You can call it censorship or not, but it's not a good look either way.
> [...] you are saying that users of "news.ycombinator.com" wanted to purposefully hide a story about [...]
No, you're interpreting things here in a specific way.
It could be that users didn't think it belonged on HN because it was politics, which is often frowned upon. It could be that they thought there was a problem with the article itself.
In any case, even if it was totally the community choosing to not want to see this news (which I doubt), it wasn't a deliberate action by the people running the site, which does make a difference (otherwise that would've been the original accusation).
I would hope that a CEO of a company that runs the forum you post in sending a drunken text wishing death upon people is both newsworthy and something that we could all agree on is bad. But not only was this article flagged by users, so were many others, as noted elsewhere in the thread.
However, I think you are making a distinction without a real difference. The company that hosts this forum set it up with an incentive structure that results in the behavioral outcomes we see on this forum. If these incentives lead to newsworthy posts concerning the CEO of the company that runs these forums getting flagged, perhaps the incentives need to be changed.
Look, I wrote a huge reply, but I ended up deciding we agree more than we disagree, so I scrapped it.

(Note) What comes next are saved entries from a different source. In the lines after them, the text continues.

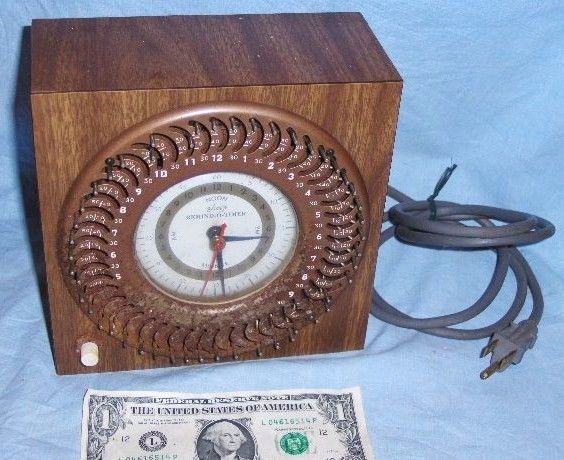 At what (x,y) coordinates should I click in order to perform the action: click on short black clock arm. Please return your answer as a coordinate pair (x, y). Looking at the image, I should click on (233, 237). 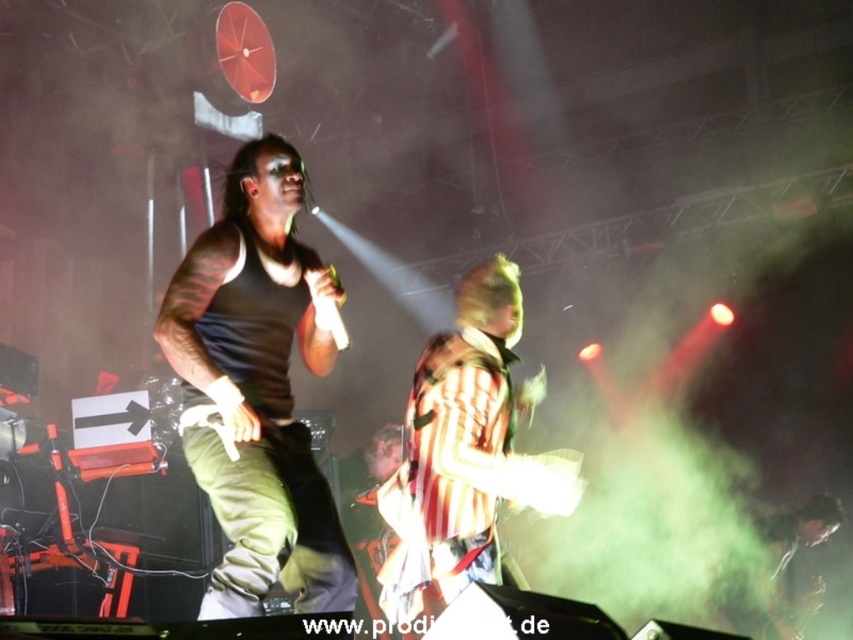 Question: Can you confirm if striped shirt at center is positioned below shiny black hair at center?

Choices:
 (A) no
 (B) yes

Answer: (A)

Question: Among these objects, which one is farthest from the camera?

Choices:
 (A) shiny black hair at center
 (B) black matte tank top at center
 (C) striped shirt at center

Answer: (A)

Question: Estimate the real-world distances between objects in this image. Which object is farther from the black matte tank top at center?

Choices:
 (A) striped shirt at center
 (B) shiny black hair at center

Answer: (B)

Question: Estimate the real-world distances between objects in this image. Which object is farther from the black matte tank top at center?

Choices:
 (A) shiny black hair at center
 (B) striped shirt at center

Answer: (A)

Question: Does black matte tank top at center appear on the right side of shiny black hair at center?

Choices:
 (A) yes
 (B) no

Answer: (B)

Question: Is black matte tank top at center positioned in front of shiny black hair at center?

Choices:
 (A) yes
 (B) no

Answer: (A) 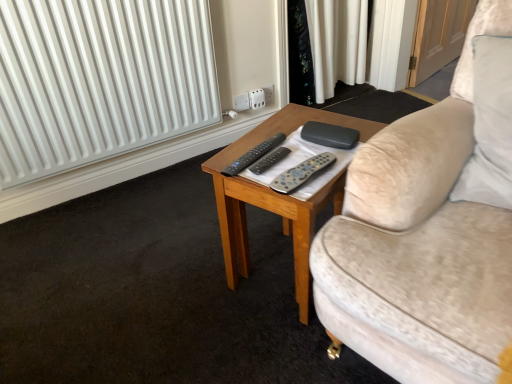 Image resolution: width=512 pixels, height=384 pixels. Identify the location of free region on the left part of wooden coffee table at center. (184, 278). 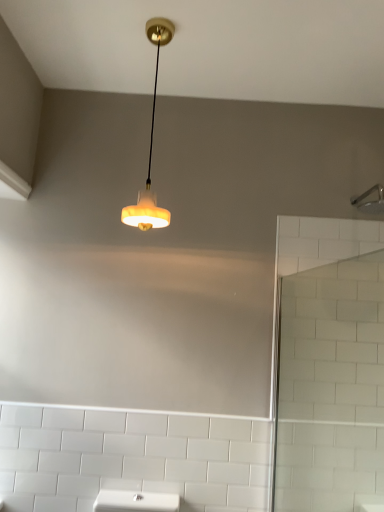 Question: From a real-world perspective, is matte white lampshade at upper center physically located above or below white glass screen door at right?

Choices:
 (A) below
 (B) above

Answer: (B)

Question: Considering the positions of matte white lampshade at upper center and white glass screen door at right in the image, is matte white lampshade at upper center taller or shorter than white glass screen door at right?

Choices:
 (A) tall
 (B) short

Answer: (B)

Question: Estimate the real-world distances between objects in this image. Which object is farther from the white glass screen door at right?

Choices:
 (A) matte white lampshade at upper center
 (B) silver metallic shower head at upper right

Answer: (A)

Question: Estimate the real-world distances between objects in this image. Which object is closer to the white glass screen door at right?

Choices:
 (A) silver metallic shower head at upper right
 (B) matte white lampshade at upper center

Answer: (A) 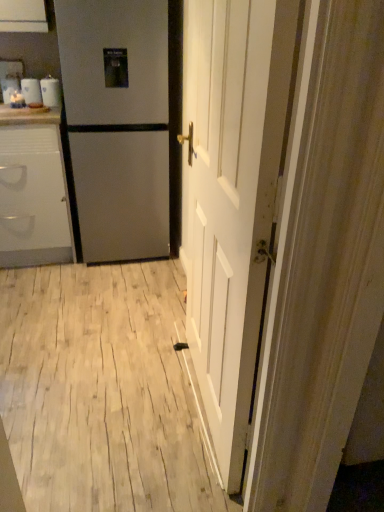 This screenshot has width=384, height=512. Identify the location of vacant space in white wooden door at center (from a real-world perspective). (196, 403). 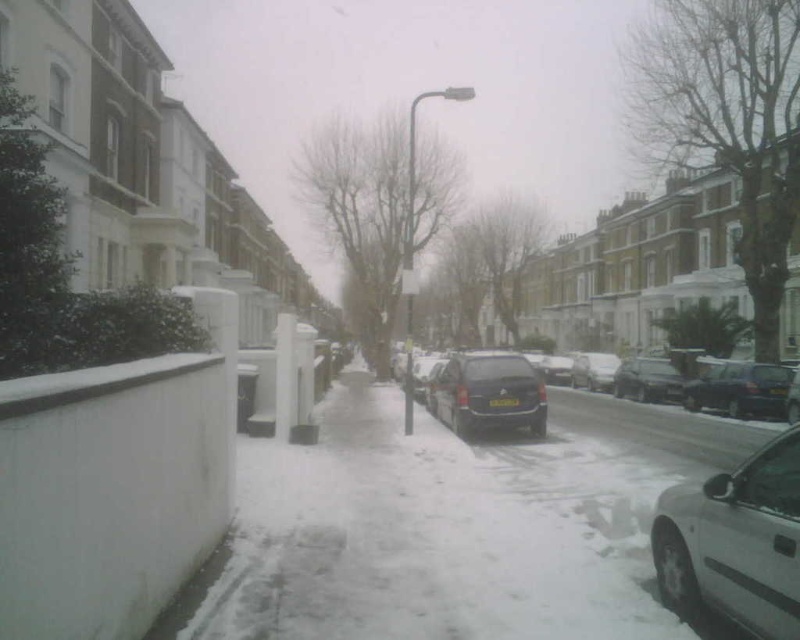 Question: Is white matte car at lower right below dark gray matte van at center?

Choices:
 (A) yes
 (B) no

Answer: (B)

Question: Among these points, which one is farthest from the camera?

Choices:
 (A) [x=674, y=566]
 (B) [x=760, y=400]
 (C) [x=658, y=356]

Answer: (C)

Question: Which point appears farthest from the camera in this image?

Choices:
 (A) (413, 609)
 (B) (514, 360)

Answer: (B)

Question: Can you confirm if dark gray matte van at center is positioned below matte black car at center?

Choices:
 (A) yes
 (B) no

Answer: (B)

Question: Does white snow-covered pavement at lower left have a smaller size compared to dark gray matte van at center?

Choices:
 (A) yes
 (B) no

Answer: (A)

Question: Which object is farther from the camera taking this photo?

Choices:
 (A) white snow-covered pavement at lower left
 (B) dark blue metallic car at right

Answer: (B) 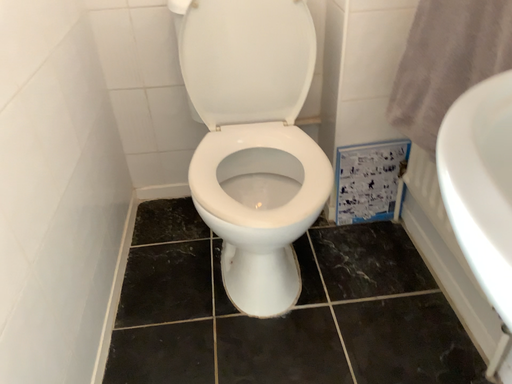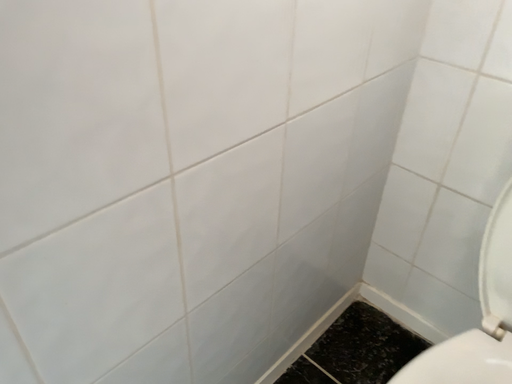 Question: Which way did the camera rotate in the video?

Choices:
 (A) rotated downward
 (B) rotated upward

Answer: (B) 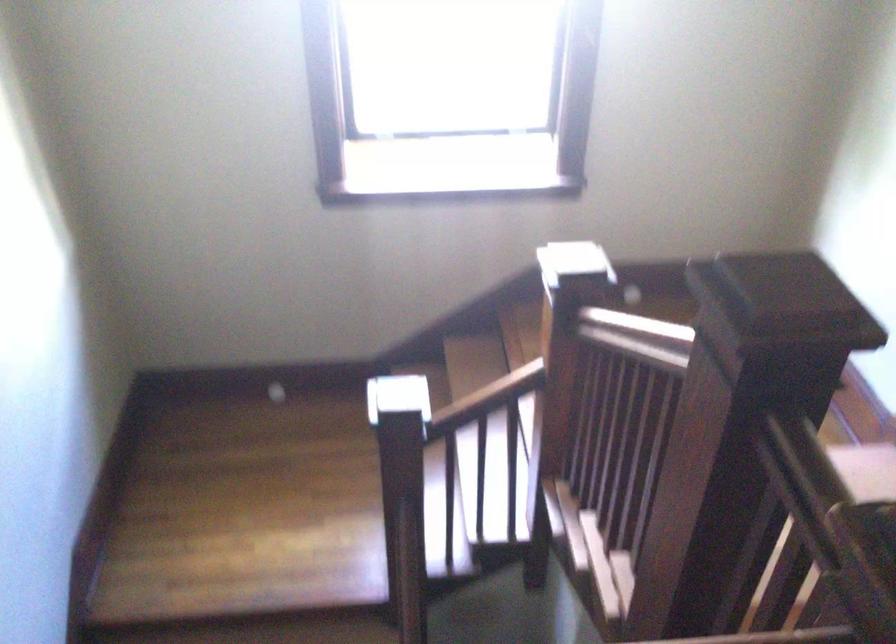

I think the only thing I'm trying to push back on is any kind of "conspiracy" thinking - this might not be anything coordinated, definitely not by HN staff, nor by HN "elite" users or anything like that.
I don't think that structural problems with incentives require any sort of conspiratorial thinking. If you give individual users the ability to flag or downvote posts to tank their discoverability, it is possible for a disconnected group of users to decide to flag a post for less-than-legitimate reasons, even if they're not communicating with each other.
It's a different flavor of Reddit's "downvote for disagreement" status quo. The rules might say one thing, but the behavior of users says another.